Records from a dataset
>>>

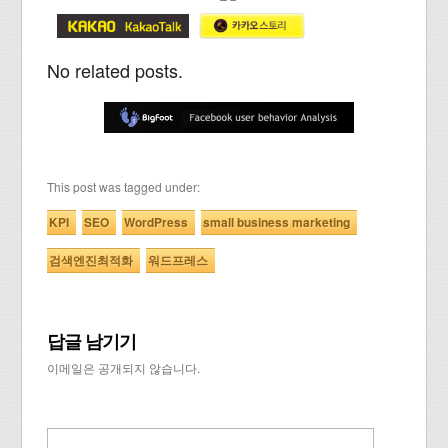
No related posts.
This post was tagged under:
KPI
SEO
WordPress
small business marketing
검색엔진최적화
워드프레스
답글 남기기
이메일은 공개되지 않습니다.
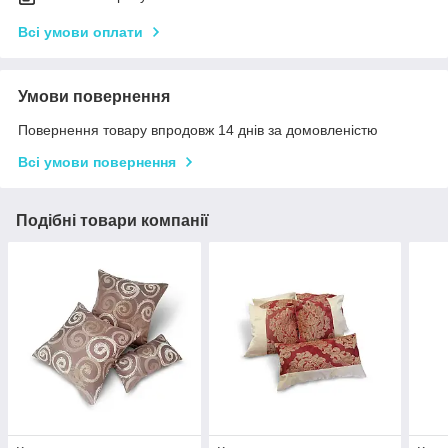
Всі умови оплати
Умови повернення
Повернення товару впродовж 14 днів за домовленістю
Всі умови повернення
Подібні товари компанії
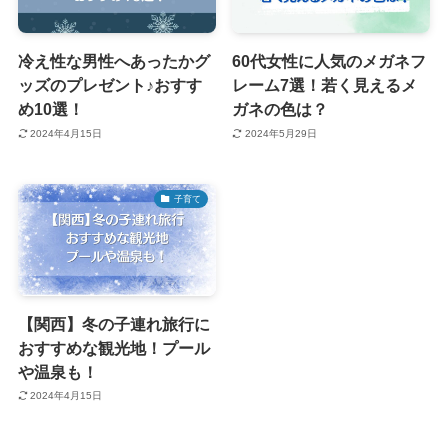
冷え性な男性へあったかグ
60代女性に人気のメガネフ
ッズのプレゼント♪おすす
レーム7選！若く見えるメ
め10選！
ガネの色は？
2024年4月15日
2024年5月29日
子育て
【関西】冬の子連れ旅行に
おすすめな観光地！プール
や温泉も！
2024年4月15日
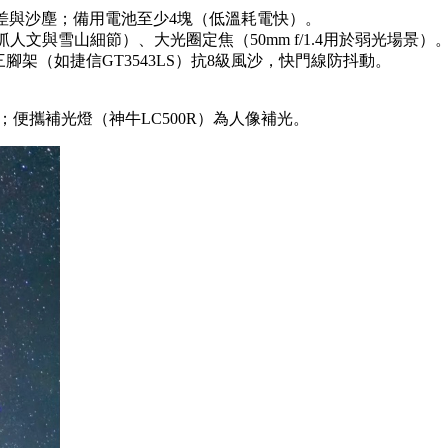
端溫差與沙塵；備用電池至少4塊（低溫耗電快）。
m抓人文與雪山細節）、大光圈定焦（50mm f/1.4用於弱光場景）
架（如捷信GT3543LS）抗8級風沙，快門線防抖動。
便攜補光燈（神牛LC500R）為人像補光。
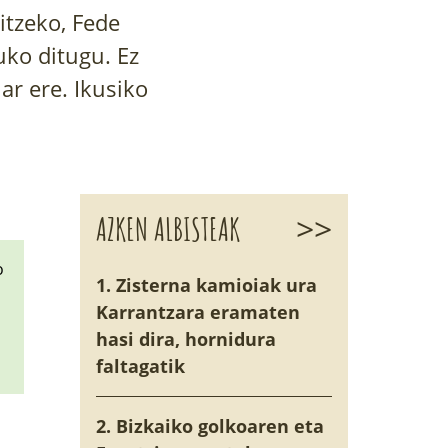
itzeko, Fede
uko ditugu. Ez
ar ere. Ikusiko
>>
AZKEN ALBISTEAK
o
1. Zisterna kamioiak ura
Karrantzara eramaten
hasi dira, hornidura
faltagatik
2. Bizkaiko golkoaren eta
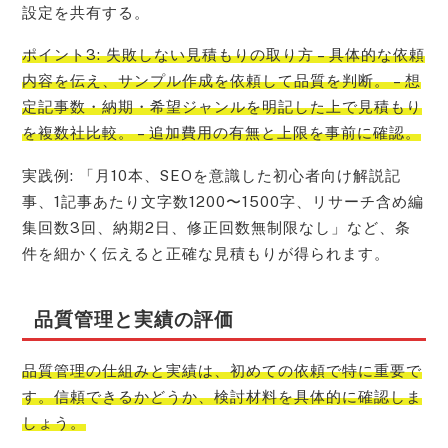
設定を共有する。
ポイント3: 失敗しない見積もりの取り方 – 具体的な依頼
内容を伝え、サンプル作成を依頼して品質を判断。 – 想
定記事数・納期・希望ジャンルを明記した上で見積もり
を複数社比較。 – 追加費用の有無と上限を事前に確認。
実践例: 「月10本、SEOを意識した初心者向け解説記
事、1記事あたり文字数1200〜1500字、リサーチ含め編
集回数3回、納期2日、修正回数無制限なし」など、条
件を細かく伝えると正確な見積もりが得られます。
品質管理と実績の評価
品質管理の仕組みと実績は、初めての依頼で特に重要で
す。信頼できるかどうか、検討材料を具体的に確認しま
しょう。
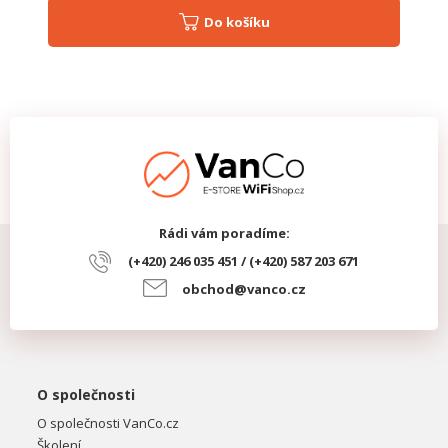
Do košíku
Rádi vám poradíme:
(+420) 246 035 451 / (+420) 587 203 671
obchod@vanco.cz
O společnosti
O společnosti VanCo.cz
Školení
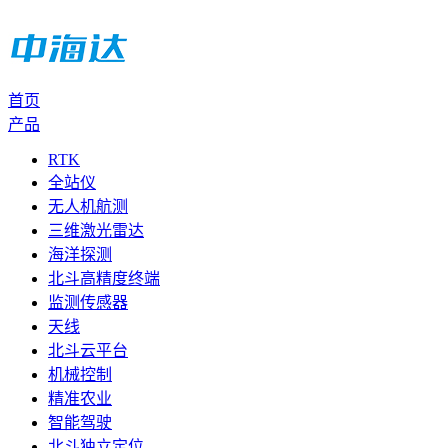
首页
产品
RTK
全站仪
无人机航测
三维激光雷达
海洋探测
北斗高精度终端
监测传感器
天线
北斗云平台
机械控制
精准农业
智能驾驶
北斗独立定位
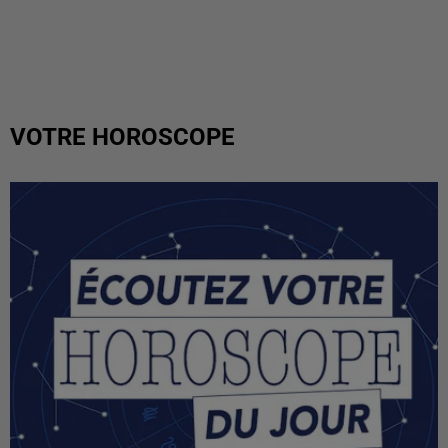
VOTRE HOROSCOPE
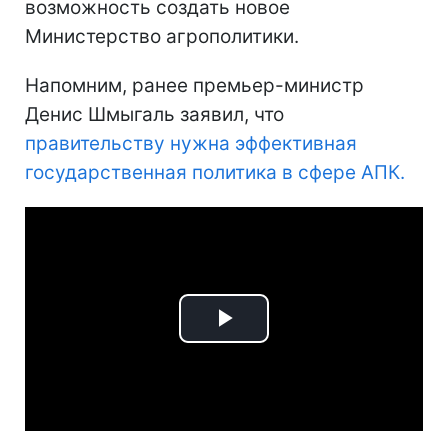
возможность создать новое
Министерство агрополитики.
Напомним, ранее премьер-министр
Денис Шмыгаль заявил, что
правительству нужна эффективная
государственная политика в сфере АПК.
Play
Video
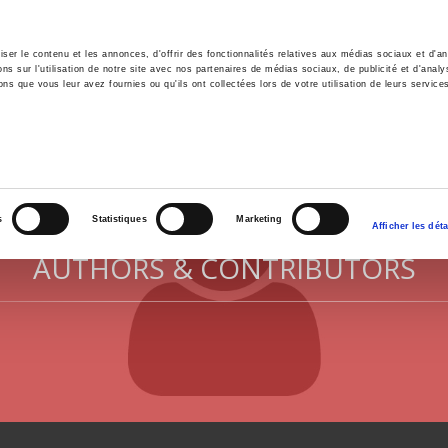
er le contenu et les annonces, d'offrir des fonctionnalités relatives aux médias sociaux et d'ana
 sur l'utilisation de notre site avec nos partenaires de médias sociaux, de publicité et d'analy
ns que vous leur avez fournies ou qu'ils ont collectées lors de votre utilisation de leurs service
e
Environment
History
International
Po
s
Statistiques
Marketing
Afficher les déta
AUTHORS & CONTRIBUTORS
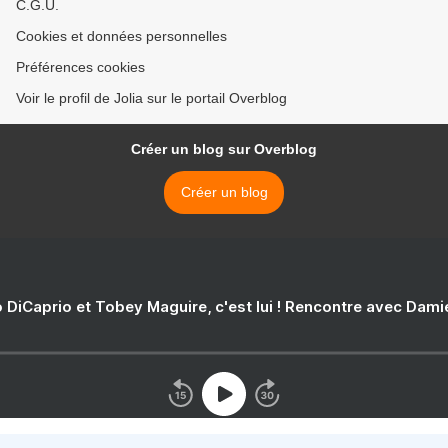
C.G.U.
Cookies et données personnelles
Préférences cookies
Voir le profil de Jolia sur le portail Overblog
Créer un blog sur Overblog
Créer un blog
 DiCaprio et Tobey Maguire, c'est lui ! Rencontre avec Dam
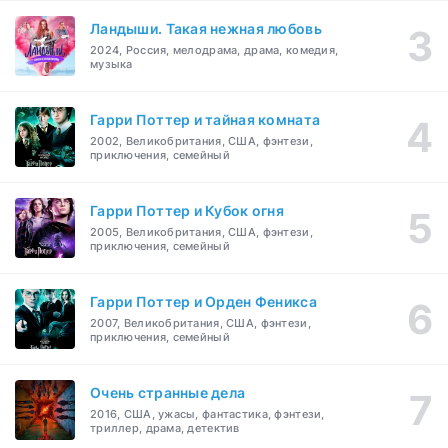
Ландыши. Такая нежная любовь
2024, Россия, мелодрама, драма, комедия,
музыка
Гарри Поттер и тайная комната
2002, Великобритания, США, фэнтези,
приключения, семейный
Гарри Поттер и Кубок огня
2005, Великобритания, США, фэнтези,
приключения, семейный
Гарри Поттер и Орден Феникса
2007, Великобритания, США, фэнтези,
приключения, семейный
Очень странные дела
2016, США, ужасы, фантастика, фэнтези,
триллер, драма, детектив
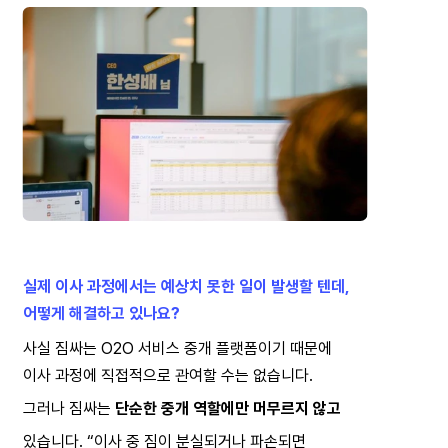
실제 이사 과정에서는 예상치 못한 일이 발생할 텐데,
어떻게 해결하고 있나요?
사실 짐싸는 O2O 서비스 중개 플랫폼이기 때문에
이사 과정에 직접적으로 관여할 수는 없습니다.
그러나 짐싸는 
단순한 중개 역할에만 머무르지 않고
있습니다. “이사 중 짐이 분실되거나 파손되면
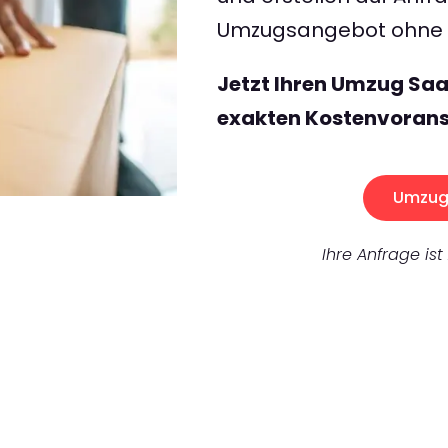
Umzugsangebot ohne v
Jetzt Ihren Umzug Saa
exakten Kostenvorans
Umzug 
Ihre Anfrage ist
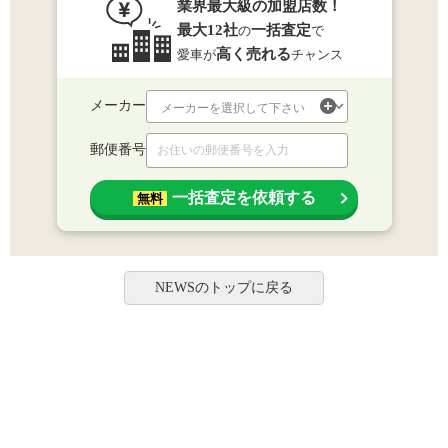
業界最大級の加盟店数！
最大12社
一括査定
の
で
高く売れる
愛車が
チャンス
メーカー
郵便番号
一括査定を依頼する
無料
NEWSのトップに戻る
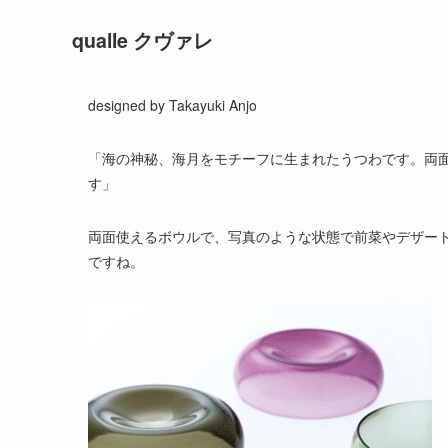
qualle クヴァレ
designed by Takayuki Anjo
「海の神秘、海月をモチーフに生まれたうつわです。両
す」
両面使えるボウルで、写真のような状態で前菜やデザー
ですね。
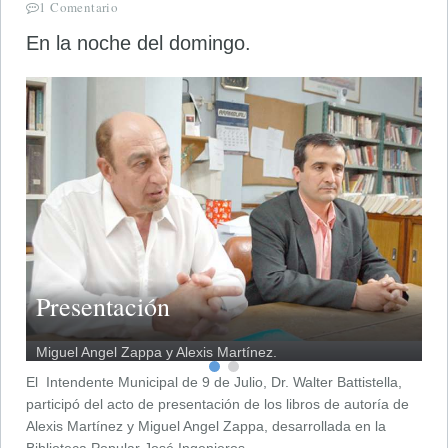
1 Comentario
En la noche del domingo.
Presentación
Miguel Angel Zappa y Alexis Martínez.
El Intendente Municipal de 9 de Julio, Dr. Walter Battistella,
participó del acto de presentación de los libros de autoría de
Alexis Martínez y Miguel Angel Zappa, desarrollada en la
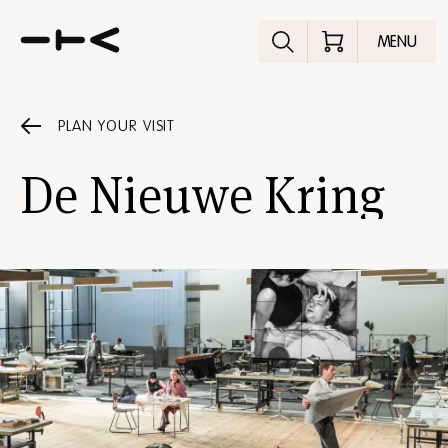
Explore the p
MENU
PLAN YOUR VISIT
De Nieuwe Kring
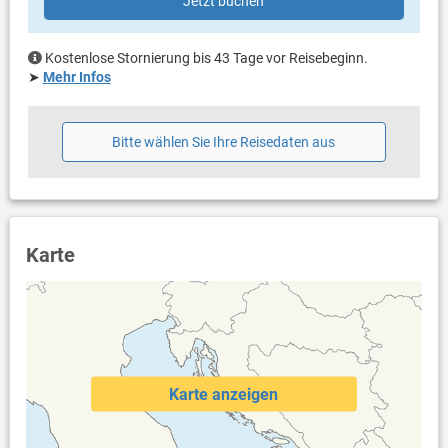
Jetzt buchen
Fön
Waschmaschine in der Unterkunft
Internet per WLAN
Kostenlose Stornierung bis 43 Tage vor Reisebeginn.
Haustiere sind kostenlos
➤
Mehr Infos
Bitte wählen Sie Ihre Reisedaten aus
Karte
Karte anzeigen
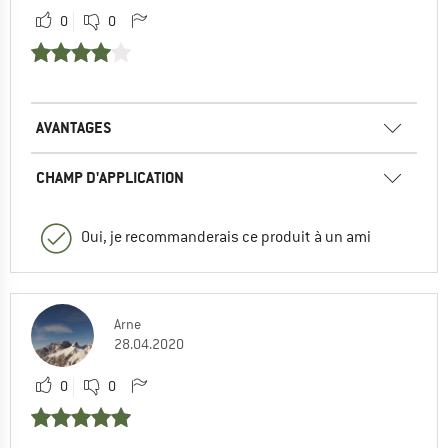
0
0
AVANTAGES
CHAMP D'APPLICATION
Oui, je recommanderais ce produit à un ami
Arne
28.04.2020
0
0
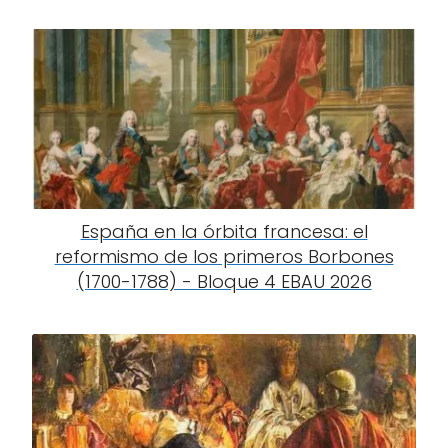
España en la órbita francesa: el
reformismo de los primeros Borbones
(1700-1788) - Bloque 4 EBAU 2026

<<<

▶ **Activity**
The lines from the one containing "이사 과정에 직접적으로 관여할 수는 없습니다." through the last line of the entries are to be copied exactly, both ends included, and the pictures are to be omitted.

▶ **Task solution**
이사 과정에 직접적으로 관여할 수는 없습니다.
그러나 짐싸는 
단순한 중개 역할에만 머무르지 않고
있습니다. “이사 중 짐이 분실되거나 파손되면
Umzugsangebot ohne v
Jetzt Ihren Umzug Saa
exakten Kostenvorans
Umzug 
Ihre Anfrage ist
業界最大級の加盟店数！
最大12社
一括査定
の
で
高く売れる
愛車が
チャンス
メーカー
郵便番号
一括査定を依頼する
無料
NEWSのトップに戻る
qualle クヴァレ
designed by Takayuki Anjo
「海の神秘、海月をモチーフに生まれたうつわです。両
す」
両面使えるボウルで、写真のような状態で前菜やデザー
ですね。
1 Comentario
En la noche del domingo.
Presentación
Miguel Angel Zappa y Alexis Martínez.
El Intendente Municipal de 9 de Julio, Dr. Walter Battistella,
participó del acto de presentación de los libros de autoría de
Alexis Martínez y Miguel Angel Zappa, desarrollada en la
Explore the p
MENU
PLAN YOUR VISIT
De Nieuwe Kring
Jetzt buchen
Fön
Waschmaschine in der Unterkunft
Internet per WLAN
Kostenlose Stornierung bis 43 Tage vor Reisebeginn.
Haustiere sind kostenlos
➤
Mehr Infos
Bitte wählen Sie Ihre Reisedaten aus
Karte
Karte anzeigen
0
0
AVANTAGES
CHAMP D'APPLICATION
Oui, je recommanderais ce produit à un ami
Arne
28.04.2020
0
0
España en la órbita francesa: el
reformismo de los primeros Borbones
(1700-1788) - Bloque 4 EBAU 2026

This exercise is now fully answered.